A parte l'inizio c'è qualche cambiamento rispetto al romanzo, di poco conto e che non influisce sulla storia. Per il resto, la pellicola ha sempre il fascino dei vecchi film, che almeno  su di me influisce non poco anche in una storia non particolarmente bella.





venerdì 2 marzo 2018

Liberi Sognatori: Una donna contro tutti- Renata Fonte, 2017



Regia di Fabio Mollo, con Cristiana Capotondi (Renata Fonte), Giorgio Marchesi (Attilio), Peppino Mazzotta (Rocco Gerardi),Marco Leonardi (Antonio Spagnolo).



Renata Fonte è una giovane donna che vive con il marito e le figlie a Nardò, piccolo comune del Salento; convinta ecologista e impegnata nella lotta per i diritti delle donne, non può fare finta di non vedere che la speculazione edilizia di alcuni personaggi sta portando solo danni alla natura del paese. Decide così di candidarsi e viene eletta assessore; la serietà con cui prende il proprio impegno politico però le causa da subito parecchi nemici....




L'ultimo film della serie "Liberi Sognatori" mi ha fatto scoprire un personaggio che non conoscevo- forse perchè in effetti meno noto degli altri tre: Renata Fonte, assessore alla cultura e all'istruzione di Nardò, il suo paese natale, uccisa nel 1984 da un altro assessore del suo comune a causa del suo impegno ecologista.
Sposata e con due figlie, Renata è una donna che rispetto a molte della sua epoca (anche se siamo nel 1984, eh, non nell'800) ha una mentalità più libera e moderna: ha viaggiato in Italia e all'estero a seguito del marito ingegnere, e ha quindi visto e vissuto realtà diverse da quella di Nardò, il paese d'origine dove con la famiglia ha deciso di tornare.
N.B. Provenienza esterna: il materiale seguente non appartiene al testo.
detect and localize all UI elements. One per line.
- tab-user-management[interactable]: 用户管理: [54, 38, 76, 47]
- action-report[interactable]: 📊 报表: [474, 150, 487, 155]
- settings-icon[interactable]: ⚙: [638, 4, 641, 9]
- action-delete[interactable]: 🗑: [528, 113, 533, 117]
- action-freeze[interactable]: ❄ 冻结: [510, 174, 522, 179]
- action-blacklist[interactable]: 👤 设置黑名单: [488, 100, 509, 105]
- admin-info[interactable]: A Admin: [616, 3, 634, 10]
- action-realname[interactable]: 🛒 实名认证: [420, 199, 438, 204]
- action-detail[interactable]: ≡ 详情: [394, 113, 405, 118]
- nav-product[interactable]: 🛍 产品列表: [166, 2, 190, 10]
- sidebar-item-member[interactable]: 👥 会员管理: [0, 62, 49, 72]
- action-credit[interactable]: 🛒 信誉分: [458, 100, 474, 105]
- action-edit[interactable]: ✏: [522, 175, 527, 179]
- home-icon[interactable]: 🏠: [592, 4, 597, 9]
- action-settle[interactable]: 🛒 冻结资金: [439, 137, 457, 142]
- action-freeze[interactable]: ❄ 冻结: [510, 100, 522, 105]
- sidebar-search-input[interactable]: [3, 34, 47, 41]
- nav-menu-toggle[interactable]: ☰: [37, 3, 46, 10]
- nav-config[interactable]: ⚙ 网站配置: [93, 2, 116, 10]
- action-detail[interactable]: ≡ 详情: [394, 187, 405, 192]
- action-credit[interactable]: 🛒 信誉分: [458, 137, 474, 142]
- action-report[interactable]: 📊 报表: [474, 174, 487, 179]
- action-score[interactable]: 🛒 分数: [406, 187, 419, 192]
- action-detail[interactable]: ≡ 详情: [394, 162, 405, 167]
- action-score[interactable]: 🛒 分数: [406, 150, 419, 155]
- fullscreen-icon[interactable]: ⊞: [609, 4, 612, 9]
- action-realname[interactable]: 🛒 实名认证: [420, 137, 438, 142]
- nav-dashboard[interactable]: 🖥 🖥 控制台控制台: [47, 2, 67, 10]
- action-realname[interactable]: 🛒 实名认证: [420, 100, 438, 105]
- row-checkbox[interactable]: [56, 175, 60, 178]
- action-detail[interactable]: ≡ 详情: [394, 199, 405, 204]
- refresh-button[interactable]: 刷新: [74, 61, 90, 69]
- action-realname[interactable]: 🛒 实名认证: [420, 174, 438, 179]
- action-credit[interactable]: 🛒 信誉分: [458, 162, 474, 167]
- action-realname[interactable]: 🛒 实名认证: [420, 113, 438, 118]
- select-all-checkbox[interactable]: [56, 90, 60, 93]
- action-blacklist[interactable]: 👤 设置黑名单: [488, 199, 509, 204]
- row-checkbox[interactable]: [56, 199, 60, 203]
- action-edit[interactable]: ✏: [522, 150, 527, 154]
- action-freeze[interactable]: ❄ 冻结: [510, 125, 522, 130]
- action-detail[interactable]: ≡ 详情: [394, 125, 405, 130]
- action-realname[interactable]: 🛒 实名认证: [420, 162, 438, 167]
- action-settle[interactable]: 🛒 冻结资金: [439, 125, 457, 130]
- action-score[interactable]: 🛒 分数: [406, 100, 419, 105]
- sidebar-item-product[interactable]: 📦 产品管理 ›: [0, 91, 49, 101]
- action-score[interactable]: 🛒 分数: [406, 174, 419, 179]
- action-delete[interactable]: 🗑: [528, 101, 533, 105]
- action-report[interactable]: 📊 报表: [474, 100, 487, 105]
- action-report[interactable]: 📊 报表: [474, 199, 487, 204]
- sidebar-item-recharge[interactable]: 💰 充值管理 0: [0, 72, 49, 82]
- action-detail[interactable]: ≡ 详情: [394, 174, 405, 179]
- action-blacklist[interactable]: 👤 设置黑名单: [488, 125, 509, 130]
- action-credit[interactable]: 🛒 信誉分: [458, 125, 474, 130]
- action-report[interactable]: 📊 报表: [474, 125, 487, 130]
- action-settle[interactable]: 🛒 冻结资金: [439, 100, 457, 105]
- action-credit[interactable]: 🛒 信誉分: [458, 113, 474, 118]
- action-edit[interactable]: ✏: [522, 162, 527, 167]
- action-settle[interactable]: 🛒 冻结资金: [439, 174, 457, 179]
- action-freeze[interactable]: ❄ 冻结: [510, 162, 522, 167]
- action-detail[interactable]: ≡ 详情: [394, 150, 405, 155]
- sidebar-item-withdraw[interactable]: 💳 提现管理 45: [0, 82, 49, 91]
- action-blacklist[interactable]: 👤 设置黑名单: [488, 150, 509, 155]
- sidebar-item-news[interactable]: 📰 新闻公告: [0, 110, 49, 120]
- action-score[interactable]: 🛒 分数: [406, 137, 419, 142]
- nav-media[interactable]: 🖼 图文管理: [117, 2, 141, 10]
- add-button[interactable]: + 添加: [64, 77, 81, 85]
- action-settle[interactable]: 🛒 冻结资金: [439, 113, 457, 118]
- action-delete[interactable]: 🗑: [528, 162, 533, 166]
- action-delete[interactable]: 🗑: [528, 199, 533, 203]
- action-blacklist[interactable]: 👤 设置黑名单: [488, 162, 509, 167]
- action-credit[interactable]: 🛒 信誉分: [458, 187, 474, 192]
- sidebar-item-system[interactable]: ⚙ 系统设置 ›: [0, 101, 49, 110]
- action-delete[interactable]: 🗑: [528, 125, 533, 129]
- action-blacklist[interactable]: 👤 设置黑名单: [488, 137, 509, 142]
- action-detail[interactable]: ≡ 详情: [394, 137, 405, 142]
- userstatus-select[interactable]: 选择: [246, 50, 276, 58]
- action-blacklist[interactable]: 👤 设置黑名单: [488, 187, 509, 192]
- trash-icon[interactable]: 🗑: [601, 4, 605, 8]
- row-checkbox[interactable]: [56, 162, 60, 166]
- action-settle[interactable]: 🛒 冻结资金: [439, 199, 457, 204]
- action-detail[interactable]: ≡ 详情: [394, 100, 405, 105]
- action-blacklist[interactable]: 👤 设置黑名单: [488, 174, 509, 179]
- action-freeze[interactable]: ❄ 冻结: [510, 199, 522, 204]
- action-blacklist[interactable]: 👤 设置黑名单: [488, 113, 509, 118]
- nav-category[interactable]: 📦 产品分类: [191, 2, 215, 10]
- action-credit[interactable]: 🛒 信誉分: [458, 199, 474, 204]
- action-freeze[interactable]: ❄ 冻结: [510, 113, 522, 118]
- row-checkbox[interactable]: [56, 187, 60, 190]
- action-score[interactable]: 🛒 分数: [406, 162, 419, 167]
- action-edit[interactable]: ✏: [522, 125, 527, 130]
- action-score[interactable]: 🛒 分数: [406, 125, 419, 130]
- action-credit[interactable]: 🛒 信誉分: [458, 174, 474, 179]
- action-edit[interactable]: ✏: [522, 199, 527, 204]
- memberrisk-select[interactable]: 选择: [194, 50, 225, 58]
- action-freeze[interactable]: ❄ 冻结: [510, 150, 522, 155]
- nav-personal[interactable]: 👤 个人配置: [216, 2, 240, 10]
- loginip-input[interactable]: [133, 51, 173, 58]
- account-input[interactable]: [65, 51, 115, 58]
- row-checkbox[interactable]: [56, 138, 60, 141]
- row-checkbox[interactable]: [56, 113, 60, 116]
Lì le condizioni di vita non sono sempre facili, e non solo per le donne, ancora ancoràte a una mentalità che le vuole sottomesse e in casa, ma anche per i cittadini in generale: le bellezze naturali del paese  rischiano infatti di essere soffocate da speculatori edilizi che vogliono addirittura realizzare un villaggio turistico, sopprimendo molta della fauna e flora del paese. 
Renata decide così di mettere le proprie competenze a servizio della comunità per contrastare tutto ciò e cercare di difendere i beni di tutti.... o almeno è questo quello che vorrebbe fare, visto che gli interessi in ballo sono troppi, i piedi calpestati pure e cominciano a fioccare le minacce, oltre alla crisi coniugale col marito che non accetta una moglie che trascura (non per colpa sua) casa e figlie per il lavoro. Della protagonista viene quindi dato un ritratto a tutto tondo, e ho trovato molto convincente Cristiana Capotondi, attrice che di solito non apprezzo più di tanto, in un ruolo che in un'intervista afferma di aver sentito più di altri proprio per la sua importanza a livello civico (e secondo me tutto ciò si capisce vedendo la sua interpretazione). Oltretutto è un'attrice che sa passare abbastanza bene da toni drammatici a toni più morbidi (ad esempio nelle scene in cui compare con le figlie).
Bello oltretutto che sia stato messo in risalto, oltre all'impegno ecologista, l'impegno per la lotta alla violenza contro le donne, argomento purtroppo attuale ancora oggi.